Shopping and cooking tips
- Check ingredient lists: watch for terms like "partially hydrogenated oils" or "hydrogenated"
- Choose products labeled "trans fat zero" or "reduced trans fat" when available
- Use liquid vegetable oils (olive oil, canola/rapeseed oil, etc.) or butter when possible. Butter contains small amounts of naturally occurring trans fats, but these differ from industrial trans fats
- Reduce the frequency of eating out or buying prepared foods and cook at home so you can control the quality of the oils you use
Our practices and precautions
When the geefee team checked supermarket labels, we felt products listed only as "vegetable oils/fats" deserved careful attention. For example, we once held back from buying a commercial biscuit because its ingredient list included "vegetable oils/fats" and the label did not specify trans fat content. In practice, we avoid products whose ingredients say "partially hydrogenated," and instead choose items explicitly labeled "0g trans fat" or simple, handmade-style snacks with straightforward ingredients, which gives us greaterpeace of mind.

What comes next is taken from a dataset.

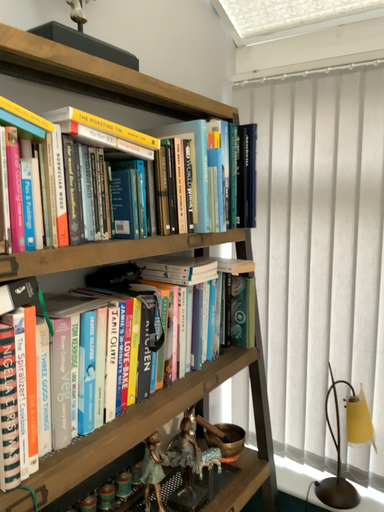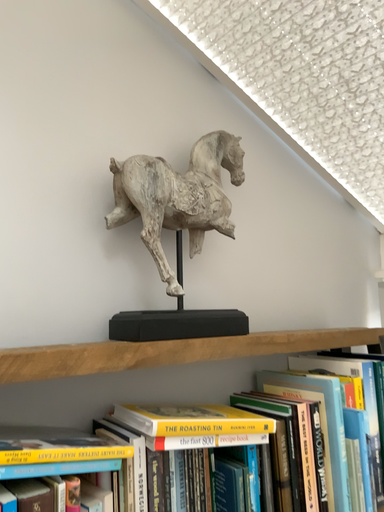 Question: How did the camera likely rotate when shooting the video?

Choices:
 (A) rotated upward
 (B) rotated downward

Answer: (A) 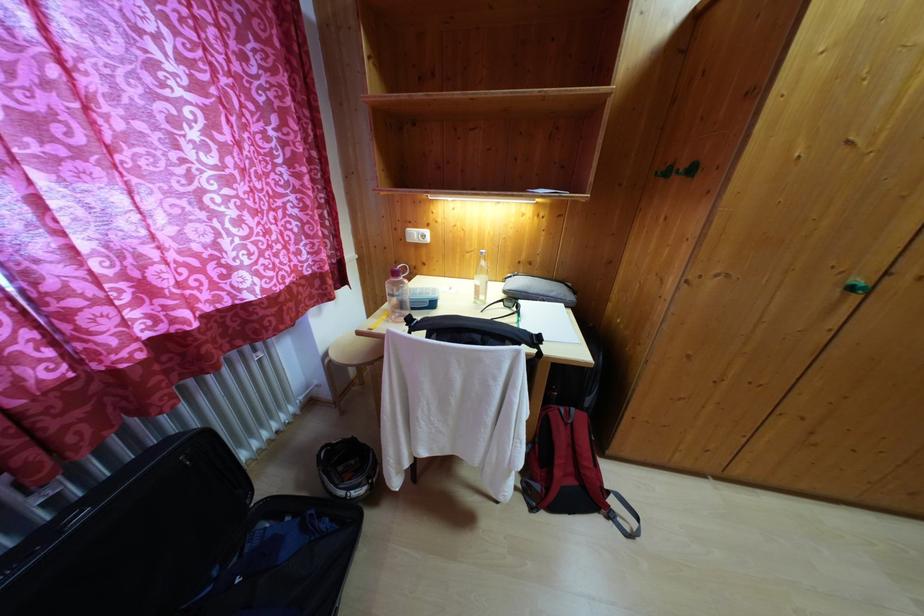 Find the location of `black bag buckle`. black bag buckle is located at coordinates (286, 560).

That said, naturally occurring trans fats in meat and dairy are not necessarily something to completely avoid — nutrients from milk and yogurt, such as calcium and protein, are important. The point is balancing "quality" and "quantity."
Conclusion
Trans fats differ between naturally occurring and industrially produced types, and the primary concern is industrial trans fats. Because labeling and regulation in Japan are still incomplete, it’s important to carefully check ingredient lists and avoid over-relying on margarine and shortening in cooking and eating habits. What we can do at the table is choose the types of oils we use and reduce processed foods. Start by making a habit of checking ingredient lists at the supermarket.
Disclaimer: The information in this article is for general informational purposes only and does not constitute medical advice. Please consult a qualified healthcare professional before making any health-related decisions.